Sarah’s story: "I liked myself again after going alcohol-free."

March 2024 | 9 minutes

Navigating an alcohol-free lifestyle isn't easy, but for Sarah it brought her joy and confidence.

I strongly believe lots of people are drinking like I was. That ‘grey area’ drinking that is socially acceptable. It isn’t addiction or dependency but nor is it moderate and occasional. I had no rock bottom, I wasn’t drinking every day, drinking in the morning or drinking in secret. I could have carried on exactly as I was. But I was drinking enough to hold me back from living my life fully. Enough to know I wasn’t being or doing my best.

Life had become a treadmill. My plans, goals and dreams would take one step forward during the week and one step back at the weekend, “I’ll start again on Monday”……and so I was getting nowhere. Drinking opportunities are everywhere, not just the big nights out but the ones you hardly notice. . The easy drinking at home that became habitual during covid. Beers in the garden on a sunny afternoon, wine with the weekend takeaway and family Sunday lunch. I found myself sleepwalking into having a bit too much, a bit too often. It was becoming too big a part of my life.

I’m at an age that it's not just an actual hangover, but also the fog the day after that. I was spending half my week operating at half power. Low level anxiety can’t be bothered today, no energy, sleeping poorly, eating poorly, a bit grumpy, a bit impatient, doing just what I had to do but no more than that. My life was getting smaller for it, and I knew it in my quiet moments.

I decided to get off that treadmill. To see what could be possible if I could keep the ‘Wednesday’ version of myself, consistently. The one that was neither recovering from the last weekend nor starting on the next weekend. My first month alcohol-free was novel and new. But ultimately, I just put my life on hold for a month. I didn’t really go out, I scheduled socialising for the following month when I could drink again. I used a lot of willpower and found myself counting down the days until my ‘normal’ life could resume. I didn’t learn a lot about living without alcohol, but the seed was planted, I felt great! I slept well, I took my make up off every night, I was a much calmer and more present mum with my kids, I had more energy. The changes were mainly physical – I felt much less sluggish and much better rested. But a few months later, I found myself back where I had begun.

My second break was three months. I knew this time that a longer break would really mean I change some habits, and this was where the magic lay. It was long enough that I really had to live my life without drinking. There was no pressing pause on my life this time and I downloaded the Try Dry app. Initially it was easy as I was motivated by all the good things I had experienced before and that I knew would come back again. However, this time the changes ran deeper and as I saw them build that motivated me to continue. This length of time changed ME.

Every social situation taught me something new, every struggle brought joy and confidence on the other side as I learnt to navigate it.

It wasn’t always easy, but it was always worth it. I formed new habits, took up new hobbies, found new things to do to deal with triggers and cravings. I had much more energy which I channelled into getting fitter and stronger. I ate better. I felt less stressed and reactive and felt so much more in control of my life.

But most importantly, I liked myself again, who I was and how I was living.

A peek behind the curtain over three months alcohol-free showed me the more subtle effects of my drinking and just how much it had been taking from my sense of self.

At this stage, I had no intention of making this permanent but when I returned to drinking, it was not holding the same joy. Trying to drink occasionally was giving me decision making fatigue each week as to which events I would drink at and which I wouldn’t. Life had been simpler without it. The numbers no longer stacked. Any high from drinking was far outweighed by the low of the next day. I became aware of how just two drinks affected me the following day. I kept up all my new hobbies but after a night of drinking I was hoping for the morning yoga class to be over rather than doing it with a spring in my step. I had seen the other side, experienced how good I could feel and how much better I could be and there was no un-seeing that.

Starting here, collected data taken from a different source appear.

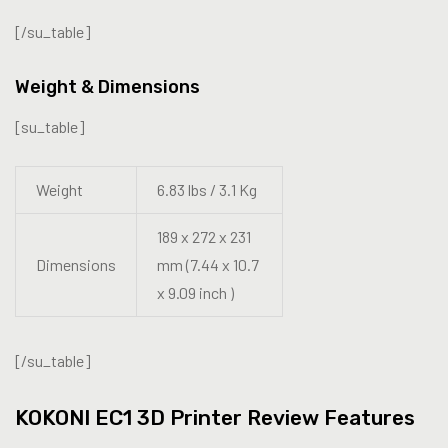
[/su_table]
Weight & Dimensions
[su_table]
Weight
6.83 lbs / 3.1 Kg
189 x 272 x 231
Dimensions
mm (7.44 x 10.7
x 9.09 inch )
[/su_table]
KOKONI EC1 3D Printer Review Features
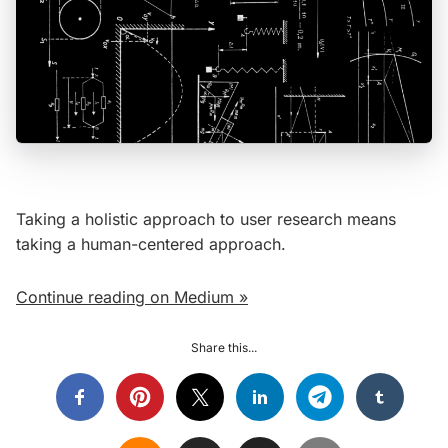
Taking a holistic approach to user research means
taking a human-centered approach.
Continue reading on Medium »
Share this...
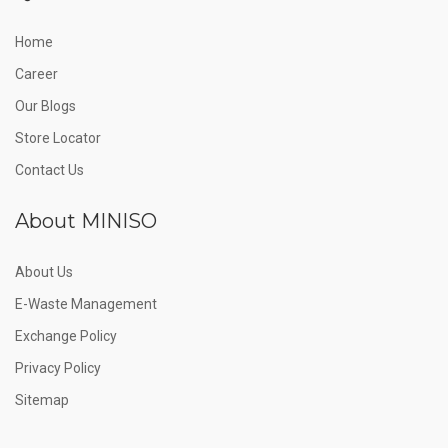
Home
Career
Our Blogs
Store Locator
Contact Us
About MINISO
About Us
E-Waste Management
Exchange Policy
Privacy Policy
Sitemap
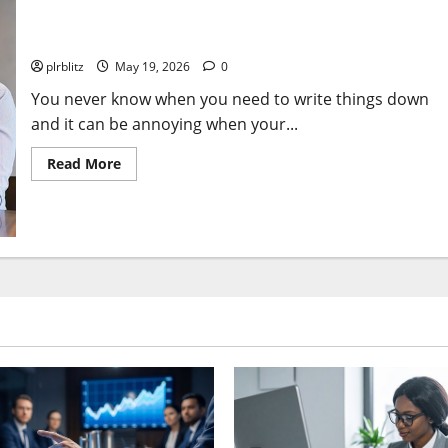
Add The Stageek Pens To Your Shopping List
plrblitz
May 19, 2026
0
You never know when you need to write things down
and it can be annoying when your...
Read
Read More
more
about
Add
The
Stageek
Pens
To
Your
Shopping
List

It was effortless at this stage to commit to a year, and I have never looked back. It’s now been 19 months and I’ll never say never, but I can’t imagine I’ll ever drink again as I just don’t miss it. I never would have believed that one change could change so much. I wish I knew at the beginning of this journey just how good it would be and have trained as an alcohol-free coach to help others do the same. It has been the most positive change that has enhanced my life, full of wins and gains and not the negative one I expected full of loss and missing out. It's not until I tested the water by removing it that I saw all the ways it was holding me back. It’s given me back the best of myself 7 days a week and I am so proud of the example I set to my kids that alcohol is optional. Off that treadmill, taking a small step forward each week, every week.